-- EXERCISE DESCRIPTION --
Collect every line below that contains the word "Tafseer".

━━━━━ MATERIAL PROVIDED

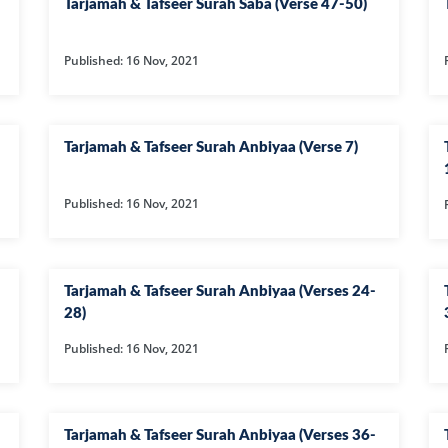
Tarjamah & Tafseer Surah Saba (Verse 47-50)
50-SURAH QAF
Published: 16 Nov, 2021
51-SURAH ZAR
52-SURAH TUR
53-SURAH NA
Tarjamah & Tafseer Surah Anbiyaa (Verse 7)
54-SURAH QA
55-SURAH RE
Published: 16 Nov, 2021
56-SURAH WAQ
57-SURAH HA
Tarjamah & Tafseer Surah Anbiyaa (Verses 24-
58-SURAH MU
28)
59-SURAH HAS
Published: 16 Nov, 2021
60-SURAH MU
61-SURAH SAF
Tarjamah & Tafseer Surah Anbiyaa (Verses 36-
62-SURAH JUM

━━━━━━━━━━

-- RESULT OF THIS TASK --
Tarjamah & Tafseer Surah Saba (Verse 47-50)
Tarjamah & Tafseer Surah Anbiyaa (Verse 7)
Tarjamah & Tafseer Surah Anbiyaa (Verses 24-
Tarjamah & Tafseer Surah Anbiyaa (Verses 36-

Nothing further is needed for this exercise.